A collaborative exhibition between artists Clare Wigney and Gabriella Lo Presti, ‘Unearthly Bodies’ presents a series of portraits – ghosts, celebrities, lace, aliens, religion, gardens – as simulations construct our reality, there is little separation between myth, fact, truth and speculation - mortal and supernatural worlds have fused into contemporary life. The exhibition conjures doubt within themes of authenticity, fiction and otherness - questioning notions of representation earthly, otherworldly and the infinite.
Gabriella Lo Presti works across photography, sculpture and installation – interested in the oscillation between place and placelessness, the real and the reproduced, ornament and function, the private and the public; her practice engages with realisations of identity through aesthetic features of the everyday. Fascinated by narratives of the extraterrestrial, mythological and non-place, Lo Presti examines how we locate ourselves between the physical and the versions of culture, history, imagery and reality in contemporaneity.

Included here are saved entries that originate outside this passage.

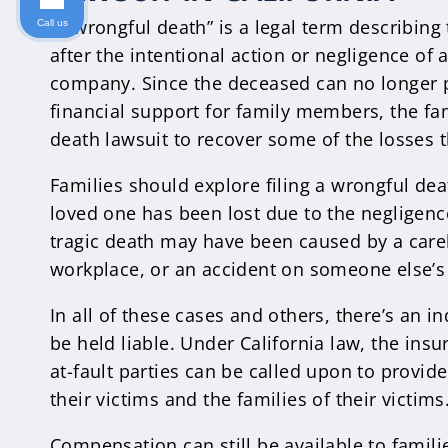
A “wrongful death” is a legal term describing 
Call us
after the intentional action or negligence of
company. Since the deceased can no longer 
financial support for family members, the fa
death lawsuit to recover some of the losses 
Families should explore filing a wrongful dea
loved one has been lost due to the negligen
tragic death may have been caused by a carel
workplace, or an accident on someone else’s
In all of these cases and others, there’s an i
be held liable. Under California law, the ins
at-fault parties can be called upon to provide
their victims and the families of their victims
Compensation can still be available to famili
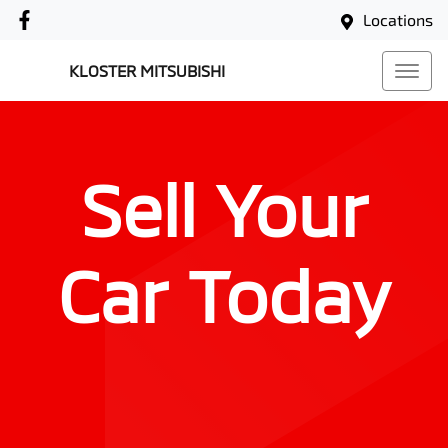
Locations
KLOSTER MITSUBISHI
Sell Your
Car Today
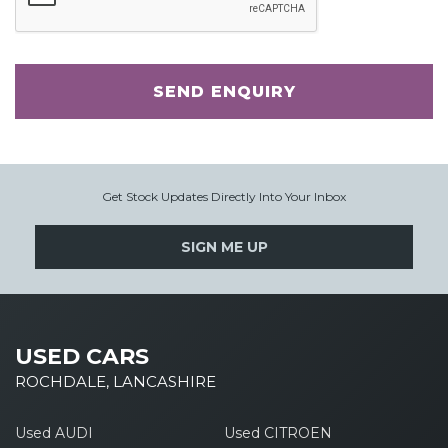
SEND ENQUIRY
Get Stock Updates Directly Into Your Inbox
SIGN ME UP
USED CARS
ROCHDALE, LANCASHIRE
Used AUDI
Used CITROEN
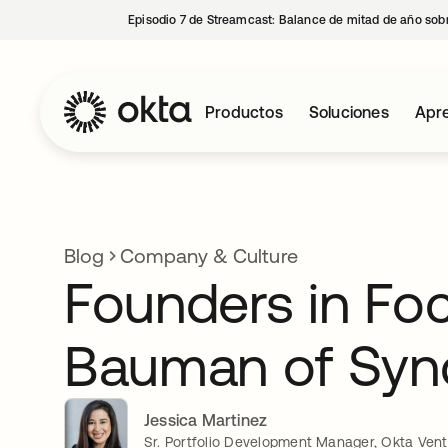
Episodio 7 de Streamcast: Balance de mitad de año sobr
Productos
Soluciones
Apre
Blog
Company & Culture
Founders in Foc
Bauman of Syn
Jessica Martinez
Sr. Portfolio Development Manager, Okta Ven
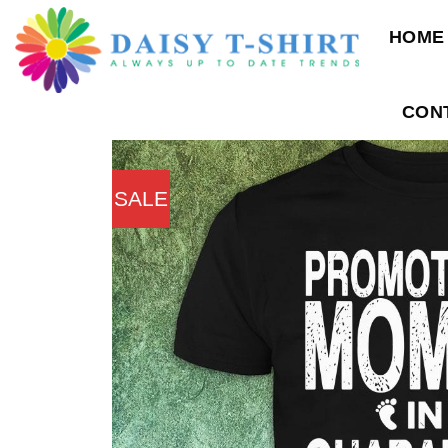
Skip
HOME
to
content
CON
SALE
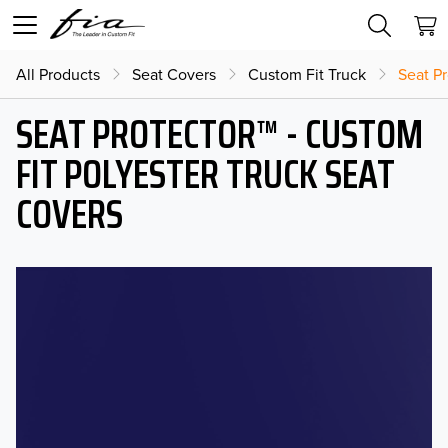
All Products
Seat Covers
Custom Fit Truck
Seat Pr
SEAT PROTECTOR™ - CUSTOM
FIT POLYESTER TRUCK SEAT
COVERS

In her paintings, Clare Wigney works to deconstruct and reconstruct images pulled from their circulation through the world. She is interested in the concept of existence within the physical, virtual and invisible realms, and how it is represented and materialised in images. In gathering images from virtual and digital spheres, immediate physical surroundings and popular media, she attempts to scrutinise the nature of reality as being constructed by images – images that endlessly multiply, circulate, proliferate, and mask themselves as truth, or fiction. This theme of truth and fiction is paramount in recent paintings, wherein broken visual information may appear as something, indicate, obscure, clarify or blur; they are about the belief that painting can be a device of misrepresentation, a deconstructive tool designed to undermine the certainty of appearances.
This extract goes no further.